**TASK DESCRIPTION**
Set down again each entry exactly as it reads, pictures excluded.

Transcribed page contents:
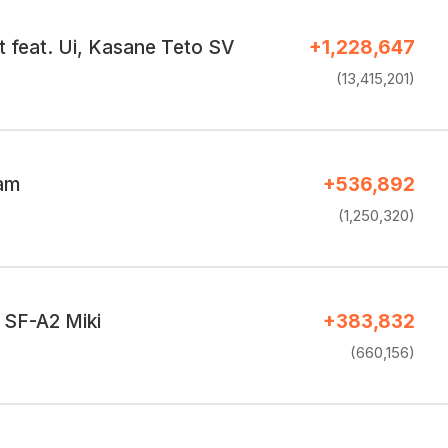
t feat. Ui, Kasane Teto SV
+1,228,647
(13,415,201)
eam
+536,892
(1,250,320)
 SF-A2 Miki
+383,832
(660,156)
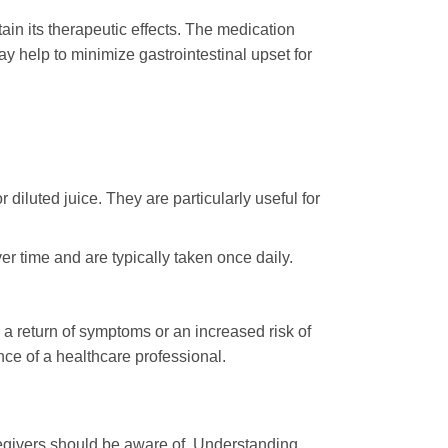
tain its therapeutic effects. The medication
ay help to minimize gastrointestinal upset for
iluted juice. They are particularly useful for
er time and are typically taken once daily.
 a return of symptoms or an increased risk of
ce of a healthcare professional.
aregivers should be aware of. Understanding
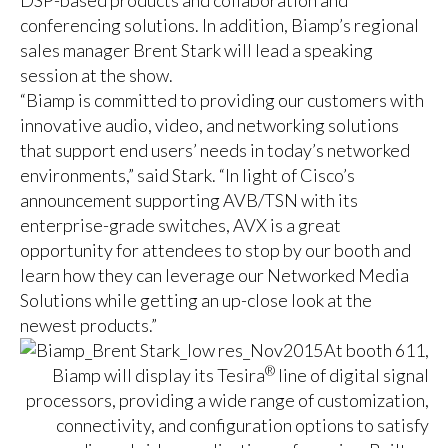
DSP-based products and collaboration and
conferencing solutions. In addition, Biamp’s regional
sales manager Brent Stark will lead a speaking
session at the show.
“Biamp is committed to providing our customers with
innovative audio, video, and networking solutions
that support end users’ needs in today’s networked
environments,” said Stark. “In light of Cisco’s
announcement supporting AVB/TSN with its
enterprise-grade switches, AVX is a great
opportunity for attendees to stop by our booth and
learn how they can leverage our Networked Media
Solutions while getting an up-close look at the
newest products.”
At booth 611,
®
Biamp will display its Tesira
line of digital signal
processors, providing a wide range of customization,
connectivity, and configuration options to satisfy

**TASK OUTPUT**
t feat. Ui, Kasane Teto SV
+1,228,647
(13,415,201)
eam
+536,892
(1,250,320)
 SF-A2 Miki
+383,832
(660,156)
tain its therapeutic effects. The medication
ay help to minimize gastrointestinal upset for
iluted juice. They are particularly useful for
er time and are typically taken once daily.
 a return of symptoms or an increased risk of
ce of a healthcare professional.
aregivers should be aware of. Understanding
DSP-based products and collaboration and
conferencing solutions. In addition, Biamp’s regional
sales manager Brent Stark will lead a speaking
session at the show.
“Biamp is committed to providing our customers with
innovative audio, video, and networking solutions
that support end users’ needs in today’s networked
environments,” said Stark. “In light of Cisco’s
announcement supporting AVB/TSN with its
enterprise-grade switches, AVX is a great
opportunity for attendees to stop by our booth and
learn how they can leverage our Networked Media
Solutions while getting an up-close look at the
newest products.”
At booth 611,
®
Biamp will display its Tesira
line of digital signal
processors, providing a wide range of customization,
connectivity, and configuration options to satisfy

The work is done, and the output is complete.